:: SOURCE RECORDS ::

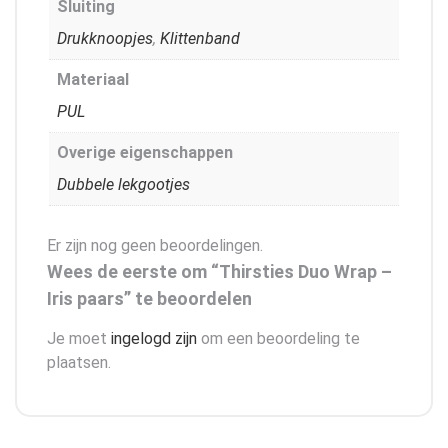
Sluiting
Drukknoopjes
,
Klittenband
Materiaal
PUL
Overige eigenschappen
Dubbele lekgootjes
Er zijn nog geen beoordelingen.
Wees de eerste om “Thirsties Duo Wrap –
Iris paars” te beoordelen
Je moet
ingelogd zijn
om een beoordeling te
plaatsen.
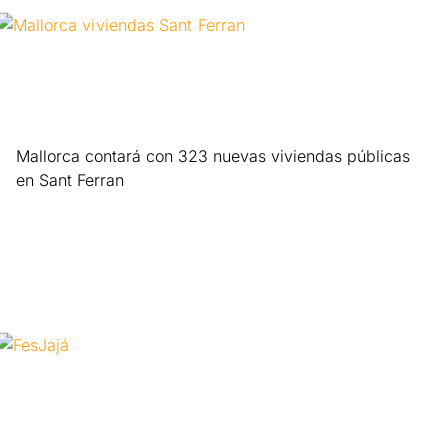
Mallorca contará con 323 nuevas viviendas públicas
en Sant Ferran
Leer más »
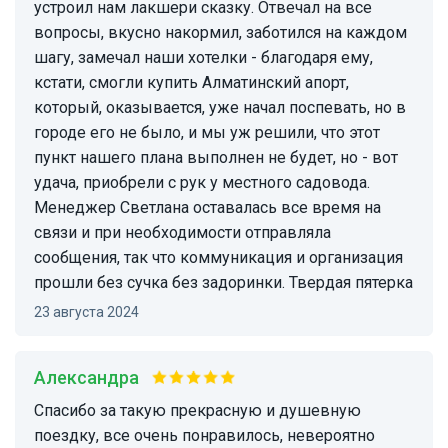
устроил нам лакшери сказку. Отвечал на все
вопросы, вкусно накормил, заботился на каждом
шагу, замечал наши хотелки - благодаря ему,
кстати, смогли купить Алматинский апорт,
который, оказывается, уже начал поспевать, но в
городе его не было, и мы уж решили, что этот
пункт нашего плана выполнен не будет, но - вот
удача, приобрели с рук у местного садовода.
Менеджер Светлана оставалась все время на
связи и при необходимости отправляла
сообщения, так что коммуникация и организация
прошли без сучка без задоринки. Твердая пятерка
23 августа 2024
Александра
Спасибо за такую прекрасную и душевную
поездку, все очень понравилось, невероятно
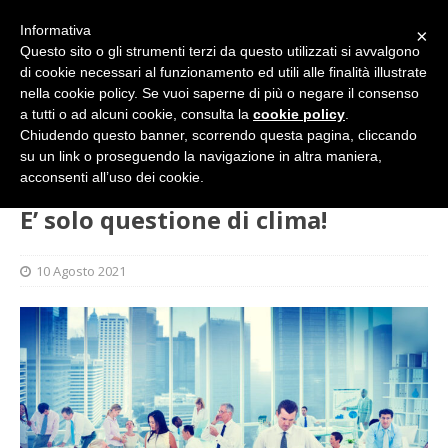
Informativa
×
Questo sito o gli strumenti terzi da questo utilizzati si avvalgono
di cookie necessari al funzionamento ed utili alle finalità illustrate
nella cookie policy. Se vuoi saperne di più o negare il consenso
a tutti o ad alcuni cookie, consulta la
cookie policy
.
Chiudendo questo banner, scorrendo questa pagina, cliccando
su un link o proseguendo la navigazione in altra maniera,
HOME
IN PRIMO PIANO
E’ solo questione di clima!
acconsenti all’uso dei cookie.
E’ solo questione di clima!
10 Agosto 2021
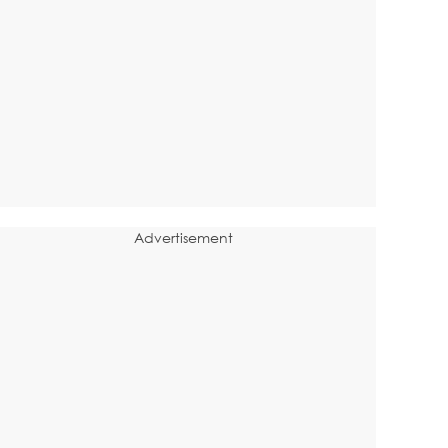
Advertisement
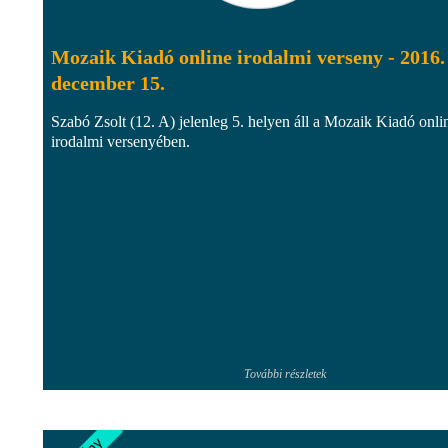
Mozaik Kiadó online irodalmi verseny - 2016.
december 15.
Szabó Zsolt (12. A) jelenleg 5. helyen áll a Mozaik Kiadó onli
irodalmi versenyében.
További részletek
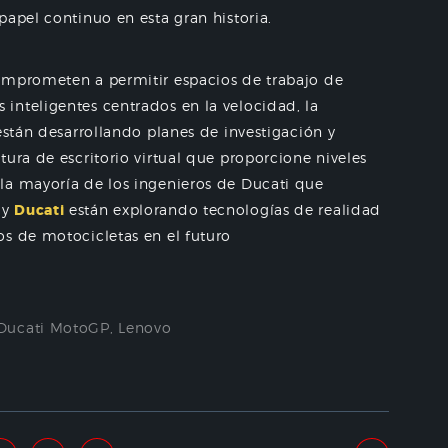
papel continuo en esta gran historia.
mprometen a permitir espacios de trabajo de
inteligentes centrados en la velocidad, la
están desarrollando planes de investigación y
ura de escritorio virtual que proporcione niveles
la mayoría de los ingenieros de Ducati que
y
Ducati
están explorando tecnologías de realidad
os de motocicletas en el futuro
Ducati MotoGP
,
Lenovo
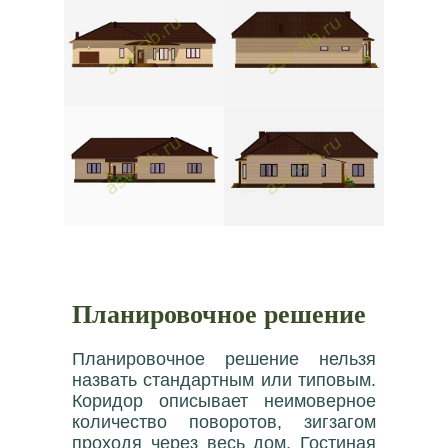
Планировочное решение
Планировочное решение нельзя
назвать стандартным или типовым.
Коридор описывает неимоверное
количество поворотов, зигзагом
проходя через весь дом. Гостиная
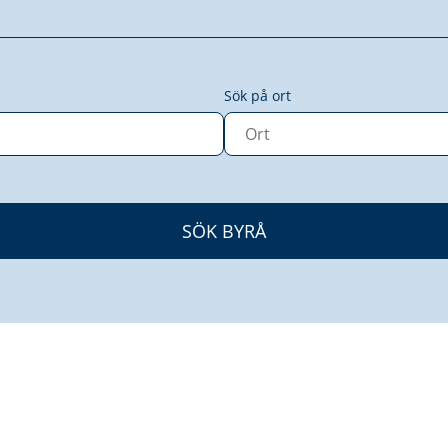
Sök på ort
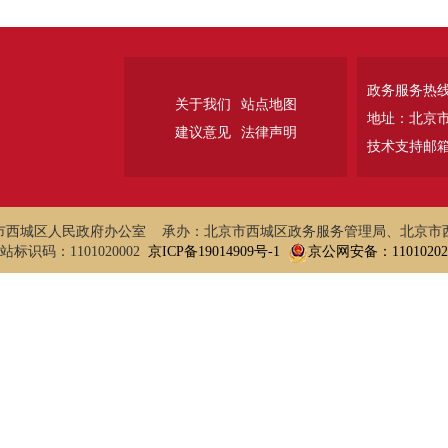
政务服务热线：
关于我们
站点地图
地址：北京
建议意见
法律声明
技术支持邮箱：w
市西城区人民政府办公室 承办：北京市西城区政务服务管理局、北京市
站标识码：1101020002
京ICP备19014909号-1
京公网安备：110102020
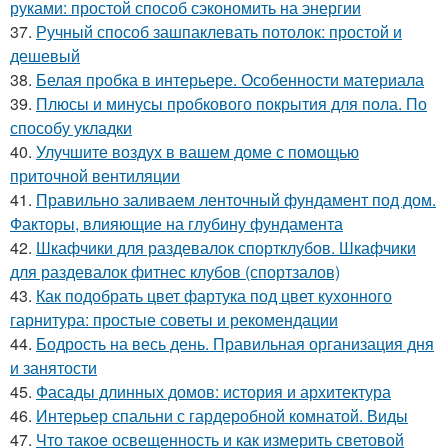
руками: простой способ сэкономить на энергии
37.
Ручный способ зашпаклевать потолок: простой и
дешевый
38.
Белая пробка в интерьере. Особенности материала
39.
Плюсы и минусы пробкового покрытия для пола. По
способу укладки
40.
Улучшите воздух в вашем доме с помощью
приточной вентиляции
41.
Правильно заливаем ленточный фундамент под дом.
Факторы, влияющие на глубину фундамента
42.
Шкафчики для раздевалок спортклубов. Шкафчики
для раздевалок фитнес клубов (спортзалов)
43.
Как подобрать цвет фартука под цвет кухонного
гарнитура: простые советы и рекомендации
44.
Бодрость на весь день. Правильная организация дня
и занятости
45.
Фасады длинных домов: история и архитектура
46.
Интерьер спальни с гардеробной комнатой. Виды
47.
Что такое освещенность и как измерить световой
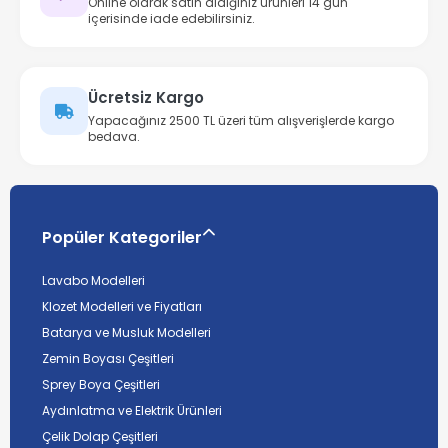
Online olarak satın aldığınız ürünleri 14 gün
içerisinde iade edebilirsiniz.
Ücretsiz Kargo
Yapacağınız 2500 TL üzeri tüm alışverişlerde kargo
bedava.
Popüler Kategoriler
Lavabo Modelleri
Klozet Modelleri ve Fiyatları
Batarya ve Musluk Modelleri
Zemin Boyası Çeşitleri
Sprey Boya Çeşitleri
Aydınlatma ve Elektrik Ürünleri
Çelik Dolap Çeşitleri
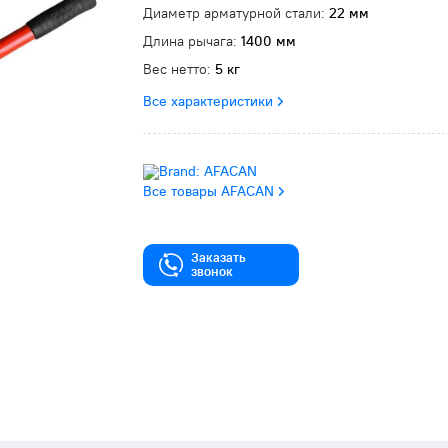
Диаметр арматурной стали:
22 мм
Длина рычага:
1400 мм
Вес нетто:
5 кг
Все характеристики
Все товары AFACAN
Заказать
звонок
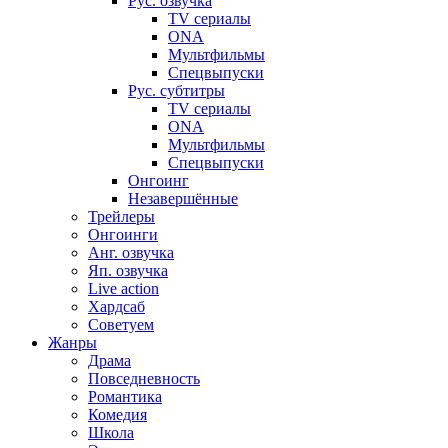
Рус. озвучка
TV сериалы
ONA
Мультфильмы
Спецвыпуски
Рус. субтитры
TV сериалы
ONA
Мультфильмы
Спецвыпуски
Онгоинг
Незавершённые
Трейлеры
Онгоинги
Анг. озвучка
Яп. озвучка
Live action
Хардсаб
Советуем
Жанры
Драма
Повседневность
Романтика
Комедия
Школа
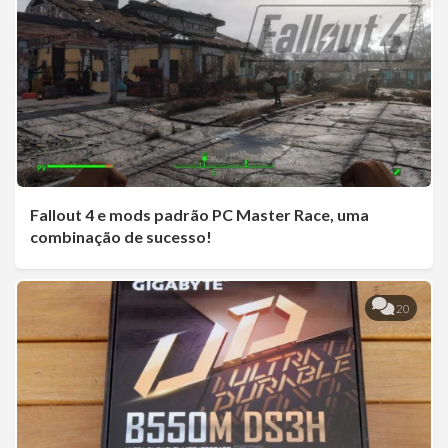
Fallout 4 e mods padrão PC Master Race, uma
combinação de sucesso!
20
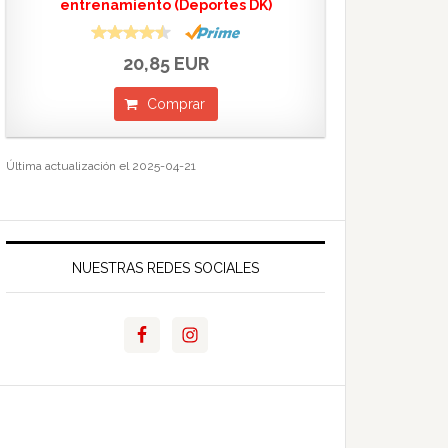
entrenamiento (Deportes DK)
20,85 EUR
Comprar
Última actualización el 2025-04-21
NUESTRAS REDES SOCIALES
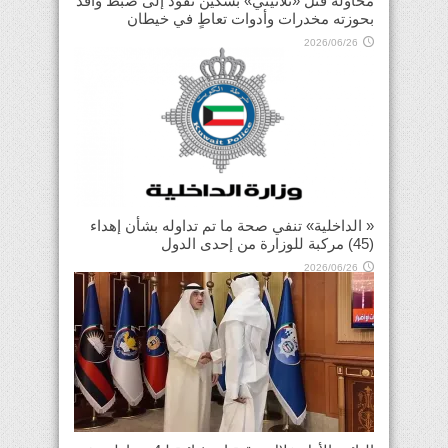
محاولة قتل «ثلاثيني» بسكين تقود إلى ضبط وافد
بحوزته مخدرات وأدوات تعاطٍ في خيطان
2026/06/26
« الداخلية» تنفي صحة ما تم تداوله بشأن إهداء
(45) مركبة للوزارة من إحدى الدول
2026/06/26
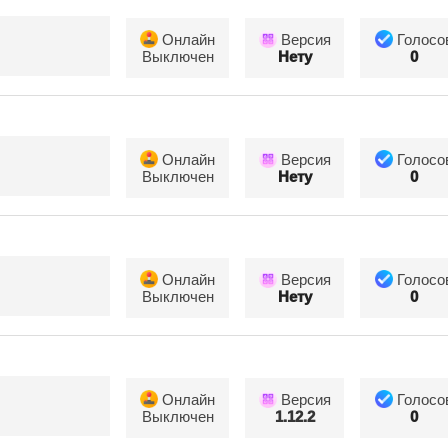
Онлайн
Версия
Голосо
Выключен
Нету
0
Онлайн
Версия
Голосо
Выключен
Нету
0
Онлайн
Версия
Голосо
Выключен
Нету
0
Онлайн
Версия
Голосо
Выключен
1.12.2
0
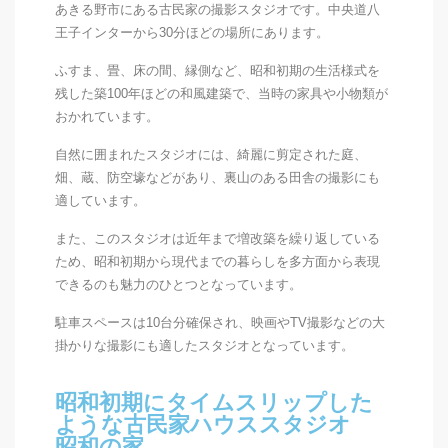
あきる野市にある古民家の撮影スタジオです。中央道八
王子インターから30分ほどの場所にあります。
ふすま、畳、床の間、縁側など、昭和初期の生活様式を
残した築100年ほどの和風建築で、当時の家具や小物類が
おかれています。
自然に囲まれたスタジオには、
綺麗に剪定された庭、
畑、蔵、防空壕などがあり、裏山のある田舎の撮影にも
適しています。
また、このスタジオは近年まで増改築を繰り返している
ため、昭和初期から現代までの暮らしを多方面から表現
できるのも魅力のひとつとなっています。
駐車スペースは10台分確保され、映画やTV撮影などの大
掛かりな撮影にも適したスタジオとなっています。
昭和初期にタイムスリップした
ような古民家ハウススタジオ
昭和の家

:: TASK TO COMPLETE ::
Scan the entries above for the string "Mozaik" and copy each line that contains it.

:: SOLUTION ::
Mozaik Kiadó online irodalmi verseny - 2016.
Szabó Zsolt (12. A) jelenleg 5. helyen áll a Mozaik Kiadó onli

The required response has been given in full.